Jabber ID on the national Berland service «Babber» has a form <username>@<hostname>[/resource], where

<username> — is a sequence of Latin letters (lowercase or uppercase), digits or underscores characters «_», the length of<username> is between 1 and 16, inclusive.
<hostname> — is a sequence of word separated by periods (characters «.»), where each word should contain only characters allowed for <username>, the length of each word is between 1 and 16, inclusive.
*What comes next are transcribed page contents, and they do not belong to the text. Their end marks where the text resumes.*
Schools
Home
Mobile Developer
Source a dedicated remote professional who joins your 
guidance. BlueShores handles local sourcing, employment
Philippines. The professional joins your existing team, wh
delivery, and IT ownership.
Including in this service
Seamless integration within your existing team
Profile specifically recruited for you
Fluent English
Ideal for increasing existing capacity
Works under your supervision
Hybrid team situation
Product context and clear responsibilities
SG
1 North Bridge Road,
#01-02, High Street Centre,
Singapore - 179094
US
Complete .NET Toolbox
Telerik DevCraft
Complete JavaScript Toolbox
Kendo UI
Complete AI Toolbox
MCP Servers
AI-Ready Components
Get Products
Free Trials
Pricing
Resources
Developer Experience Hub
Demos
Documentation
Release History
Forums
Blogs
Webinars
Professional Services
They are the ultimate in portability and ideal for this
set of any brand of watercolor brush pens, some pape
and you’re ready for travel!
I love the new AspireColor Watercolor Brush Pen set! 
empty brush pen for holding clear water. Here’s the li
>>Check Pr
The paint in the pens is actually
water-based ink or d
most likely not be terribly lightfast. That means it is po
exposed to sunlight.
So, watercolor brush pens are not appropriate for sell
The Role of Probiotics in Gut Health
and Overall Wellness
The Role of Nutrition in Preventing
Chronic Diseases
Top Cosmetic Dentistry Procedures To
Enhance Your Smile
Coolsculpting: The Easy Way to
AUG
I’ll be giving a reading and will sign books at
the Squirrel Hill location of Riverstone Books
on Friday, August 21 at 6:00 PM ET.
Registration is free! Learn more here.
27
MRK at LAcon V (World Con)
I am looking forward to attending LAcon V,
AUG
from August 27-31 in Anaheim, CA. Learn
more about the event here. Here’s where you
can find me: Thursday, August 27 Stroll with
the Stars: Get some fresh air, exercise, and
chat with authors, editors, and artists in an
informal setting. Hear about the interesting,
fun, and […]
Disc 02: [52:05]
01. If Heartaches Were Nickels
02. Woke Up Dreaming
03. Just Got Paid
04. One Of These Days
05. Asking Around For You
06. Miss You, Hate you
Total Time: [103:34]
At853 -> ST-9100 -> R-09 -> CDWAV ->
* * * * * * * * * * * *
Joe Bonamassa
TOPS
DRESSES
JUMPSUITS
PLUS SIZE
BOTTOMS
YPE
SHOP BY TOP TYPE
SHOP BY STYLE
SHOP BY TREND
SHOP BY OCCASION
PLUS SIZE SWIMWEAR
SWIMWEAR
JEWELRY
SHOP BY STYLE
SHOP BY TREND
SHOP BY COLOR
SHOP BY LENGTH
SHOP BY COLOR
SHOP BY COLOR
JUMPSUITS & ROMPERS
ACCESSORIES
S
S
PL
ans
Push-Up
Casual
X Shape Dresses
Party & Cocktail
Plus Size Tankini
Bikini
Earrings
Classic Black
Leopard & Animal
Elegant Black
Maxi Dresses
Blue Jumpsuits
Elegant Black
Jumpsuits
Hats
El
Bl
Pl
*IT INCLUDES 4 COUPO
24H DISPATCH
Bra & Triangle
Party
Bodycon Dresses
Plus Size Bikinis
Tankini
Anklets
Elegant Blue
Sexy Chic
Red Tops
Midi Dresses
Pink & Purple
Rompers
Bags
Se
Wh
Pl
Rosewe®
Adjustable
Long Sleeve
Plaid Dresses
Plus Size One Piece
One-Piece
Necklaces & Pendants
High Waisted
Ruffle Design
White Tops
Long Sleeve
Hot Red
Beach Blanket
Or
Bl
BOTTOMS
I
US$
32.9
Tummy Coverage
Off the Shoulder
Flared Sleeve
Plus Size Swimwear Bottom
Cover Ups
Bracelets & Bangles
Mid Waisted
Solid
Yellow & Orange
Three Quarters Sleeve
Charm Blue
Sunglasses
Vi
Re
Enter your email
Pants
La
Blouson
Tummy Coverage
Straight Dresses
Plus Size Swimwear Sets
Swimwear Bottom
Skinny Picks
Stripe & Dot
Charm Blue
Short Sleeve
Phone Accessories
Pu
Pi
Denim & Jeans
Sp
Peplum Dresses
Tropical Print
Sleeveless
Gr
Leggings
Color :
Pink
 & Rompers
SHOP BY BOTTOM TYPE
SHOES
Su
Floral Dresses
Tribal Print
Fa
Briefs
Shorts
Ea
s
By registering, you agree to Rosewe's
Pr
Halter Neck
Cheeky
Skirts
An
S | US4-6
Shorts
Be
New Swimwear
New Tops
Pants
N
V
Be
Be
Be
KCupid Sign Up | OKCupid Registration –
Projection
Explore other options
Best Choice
The length of <hostname> is between 1 and 32, inclusive.
<resource> — is a sequence of Latin letters (lowercase or uppercase), digits or underscores characters «_», the length of<resource> is between 1 and 16, inclusive.

The content of square brackets is optional — it can be present or can be absent.

There are the samples of correct Jabber IDs: mike@codeforces.com, 007@en.codeforces.com/contest.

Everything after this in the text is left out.